Another week, another Heroes episode– another raised eyebrow and exclamation of “Hmmmm….”
HEROES: S2 E02 – “Lizards”
Is it just me, or is Cult TV’s latest ‘most talked-about’ show in serious trouble? Certainly, the first two episodes of the second season have been, for the most part, astoundingly lazy, with episode two continuing the kind of aimless wheel-spinning that was forgivable back in Season 1 when it was coming between some major highlights, but all we’ve had so far is a lot of disparate murky intrigue, but nothing truly attention-grabbing. By this time last season, the show had at least managed to completely blind-side me with the reveal of Hiro’s trip into the future, plus the detonation of New York. Instead, the show that made its name with some of the ballsiest, most loopy and entertaining cliffhangers I’d seen for a while has instead served up a couple of fairly lame episode endings, and inbetween we’ve had a lot of dead space, and not much genuine movement in the stories. As was easy to predict virtually from episode 12 of Season 1, Hiro ends up having to become the legendary hero he read about, and most of this plotline is coming across like a badly thought out and weakly structured Samurai movie parody. Nice to see that ‘Kensai’ has a power, but it would have been better if they could have demonstrated it some other way than a pathetically staged ‘drive-by’ with some of the least convincing arrow-hits in recent memory (Once again, Heroes is in desperate need of a decent action director).
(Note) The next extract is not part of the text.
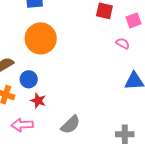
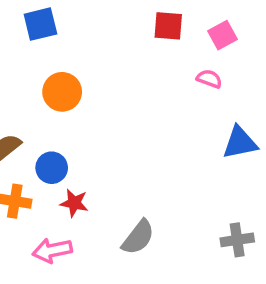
orange circle: (41, 38) -> (62, 92), size x0.7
There were, at least, some halfway decent moments this episode– Claire finally starting to investigate the limits of her power (acting like a normal person- something that’s been rare this season so far), and the beautiful sudden scene-shift showing the Haitan’s powers (even though the later scene with Mohinder on the phone seemed to imply that he’d been pretending- which makes no sense as that scene was from his point of view…), but they were few and far between.
The Honduran Twin’s powers were clarified a little, but their plotline is still stuck in the “oh no, bad things are going to happen!” repeat, and I suspect will gain very little traction until they meet other characters. I’m not even sure exactly what the girl’s power is, whether it’s heavy-handed Catholic symbolism, an X-Files in-joke, or the Ebola virus, but I’m not exactly thirsting to find out. Elsewhere, Claire’s plotline is feeling way too Buffy-like, Nathan’s beard continues to dazzle with its bushiness (although it is much better than Matthew Fox’s false beard in the Lost finale- the only annoying flaw in an otherwise outstanding episode), and there’s some nice incidents involving Nathan’s mother, but the plotline involving Peter and the Oirish mobsters is borderline ridiculous. Amnesia is a risky plot-twist to go for- especially when you’ve got an actor like Milo Ventigmilia who spends most of his time wearing an expression of extreme surprise- and to make things even worse, we’ve got a ‘significant box’ macguffin that’s obviously there to spin out this Irish plotline for at least two more episodes. The logic gaps in Heroes are getting more noticable- and it’s certainly pushing it to show Peter aceing a gang of thugs with his powers, and then neglecting to use them to get the box back, instead agreeing to tag along for more criminal shennanigans (And why exactly did they think the half-naked man chained inside the cargo container would be able to tell them where these iPods they were seeking actually were?). It’s showing all the signs of a series in its imperial phase, convinced of its own brilliance, and drifting by on a vague whodunnit and more godforsaken “let’s try and track down more of Isaac’s paintings” plot devices. Heroes needs an adrenaline shot- and it needs it fast.